Raytheon boosts 2012 profit forecast citing push to cut costs
RAYTHEON CO. boosted its 2012 profit forecast on cost cuts even as its third quarter profits rose less than 1 percent.
BLOOMBERG FILE PHOTO/ALASTAIR MILLER
By Gopal Ratnam Bloomberg News
(Updated, 10:15 a.m.)
WASHINGTON - Raytheon Co., one of the world’s largest missile makers, boosted its full-year profit forecast and said third-quarter profit rose less than 1 percent.
Profit from continuing operations for the year will be $5.36 to $5.46 a share, up from an estimate of $5.15 to $5.30 a share made in July, the Waltham, Massachusetts-based company said today in a statement. Analysts surveyed by Bloomberg projected a profit of $5.32 a share.
Raytheon’s performance rests on its “continued focus on reducing cost and increasing productivity,” Chairman and Chief Executive Officer Bill Swanson said in the statement.
Income from continuing operations rose in the quarter to $501 million, or $1.51 a share, from $498 million, or $1.42 a share, a year earlier, Raytheon said.
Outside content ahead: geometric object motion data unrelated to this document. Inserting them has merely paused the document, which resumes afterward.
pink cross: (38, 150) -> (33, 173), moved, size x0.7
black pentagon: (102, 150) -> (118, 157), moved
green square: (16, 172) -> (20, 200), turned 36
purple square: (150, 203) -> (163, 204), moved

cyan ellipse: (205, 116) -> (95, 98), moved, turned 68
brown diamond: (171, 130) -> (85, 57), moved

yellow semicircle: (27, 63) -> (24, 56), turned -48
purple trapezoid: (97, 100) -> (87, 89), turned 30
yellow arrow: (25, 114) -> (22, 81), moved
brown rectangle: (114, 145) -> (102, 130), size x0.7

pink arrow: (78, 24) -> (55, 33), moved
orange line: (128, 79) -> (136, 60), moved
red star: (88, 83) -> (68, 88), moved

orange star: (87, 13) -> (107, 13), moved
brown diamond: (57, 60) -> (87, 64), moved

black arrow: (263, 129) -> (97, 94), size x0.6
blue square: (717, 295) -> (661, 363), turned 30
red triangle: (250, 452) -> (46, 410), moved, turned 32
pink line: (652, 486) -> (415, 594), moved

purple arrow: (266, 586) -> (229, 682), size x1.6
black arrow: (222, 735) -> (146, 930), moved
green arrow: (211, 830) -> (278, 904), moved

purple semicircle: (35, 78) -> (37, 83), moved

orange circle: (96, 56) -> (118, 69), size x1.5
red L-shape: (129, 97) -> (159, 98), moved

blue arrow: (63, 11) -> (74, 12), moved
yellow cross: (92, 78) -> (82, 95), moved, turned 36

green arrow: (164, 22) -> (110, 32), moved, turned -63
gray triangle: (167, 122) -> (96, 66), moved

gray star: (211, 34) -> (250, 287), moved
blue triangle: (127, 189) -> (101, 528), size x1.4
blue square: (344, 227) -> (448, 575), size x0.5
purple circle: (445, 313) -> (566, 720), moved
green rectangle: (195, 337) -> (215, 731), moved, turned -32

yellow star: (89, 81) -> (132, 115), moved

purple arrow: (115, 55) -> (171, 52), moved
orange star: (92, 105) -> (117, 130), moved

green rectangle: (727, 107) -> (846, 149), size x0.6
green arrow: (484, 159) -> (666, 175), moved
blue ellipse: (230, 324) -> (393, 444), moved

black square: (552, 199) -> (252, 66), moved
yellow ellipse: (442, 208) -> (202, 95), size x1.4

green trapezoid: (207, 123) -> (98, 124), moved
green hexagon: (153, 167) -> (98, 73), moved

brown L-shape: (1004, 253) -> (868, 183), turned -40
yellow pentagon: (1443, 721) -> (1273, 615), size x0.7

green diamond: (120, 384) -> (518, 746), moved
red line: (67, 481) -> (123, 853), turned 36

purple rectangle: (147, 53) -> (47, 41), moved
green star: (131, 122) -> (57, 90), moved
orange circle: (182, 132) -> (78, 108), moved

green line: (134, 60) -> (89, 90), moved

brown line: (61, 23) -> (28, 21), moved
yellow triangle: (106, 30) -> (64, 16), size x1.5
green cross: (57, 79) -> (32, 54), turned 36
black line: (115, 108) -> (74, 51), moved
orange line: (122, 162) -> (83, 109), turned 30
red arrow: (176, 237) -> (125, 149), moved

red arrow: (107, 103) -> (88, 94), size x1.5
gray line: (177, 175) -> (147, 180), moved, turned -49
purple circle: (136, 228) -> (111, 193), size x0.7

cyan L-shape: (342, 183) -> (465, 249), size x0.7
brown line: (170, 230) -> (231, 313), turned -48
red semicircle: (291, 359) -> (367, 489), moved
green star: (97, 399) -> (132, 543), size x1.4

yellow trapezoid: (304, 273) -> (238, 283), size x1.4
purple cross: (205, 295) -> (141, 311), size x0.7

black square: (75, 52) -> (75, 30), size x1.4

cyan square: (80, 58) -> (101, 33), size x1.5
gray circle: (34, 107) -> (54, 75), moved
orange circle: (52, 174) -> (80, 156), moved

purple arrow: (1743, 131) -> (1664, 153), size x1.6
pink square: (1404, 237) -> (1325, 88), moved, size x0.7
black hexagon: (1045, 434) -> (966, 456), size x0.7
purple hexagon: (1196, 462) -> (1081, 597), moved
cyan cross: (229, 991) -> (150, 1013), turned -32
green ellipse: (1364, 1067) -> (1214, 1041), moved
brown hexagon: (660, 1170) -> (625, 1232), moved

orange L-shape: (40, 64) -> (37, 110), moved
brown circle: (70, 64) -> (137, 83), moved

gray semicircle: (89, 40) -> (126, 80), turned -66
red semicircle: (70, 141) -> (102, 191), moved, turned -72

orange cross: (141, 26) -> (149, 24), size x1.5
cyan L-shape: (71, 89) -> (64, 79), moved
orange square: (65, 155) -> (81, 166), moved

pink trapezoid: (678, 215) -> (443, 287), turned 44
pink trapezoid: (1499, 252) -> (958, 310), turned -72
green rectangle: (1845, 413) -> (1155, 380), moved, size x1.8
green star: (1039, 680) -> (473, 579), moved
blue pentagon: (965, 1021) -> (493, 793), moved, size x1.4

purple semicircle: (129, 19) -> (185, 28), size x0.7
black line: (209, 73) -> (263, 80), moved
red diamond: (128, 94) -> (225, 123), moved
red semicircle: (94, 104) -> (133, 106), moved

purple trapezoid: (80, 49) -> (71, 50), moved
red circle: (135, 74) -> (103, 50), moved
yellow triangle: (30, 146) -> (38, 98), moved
It exceeded the $1.27-a- share average estimate of 22 analysts surveyed by Bloomberg. Sales declined 1.2 percent to $6.05 billion.
Raytheon rose 1.5 percent to $55.97 in New York trading at 9:41 a.m. after gaining 14 percent this year.
Raytheon’s third-quarter adjusted operating margin of 13 percent has increased 0.8 percent this year compared with last year, Dave Wajsgras, the company’s chief financial officer, said in an interview.
Such margin increases should continue, “given the strong cost reduction efforts under way and the high percentage of fixed price contracts” at Raytheon that account for 56 percent of sales, Doug Harned, an analyst at Sanford C. Bernstein in New York, wrote in a note to clients today. He has an “outperform” rating on Raytheon.
Raytheon has let go about 3,000 employees workers this year, half of them tied to work it lost on the Polar program for the National Science Foundation, Wajsgras said. In December, Lockheed won a $2 billion order to take over management of the foundation’s research stations in the Antarctic.
Raytheon continues to hire new employees “particularly in the cyber area, which is growing substantially” as well as for air and missile defense systems and in classified programs, Wajsgras said. Jon Kasle, a Raytheon spokesman, said he couldn’t immediately say whether the company has had a net gain or loss of jobs this year.
Bookings for classified U.S. government work accounted for about $1 billion during the third quarter, Wajsgras said. Bookings for such programs “are up close to 50 percent year-to- date,” he said.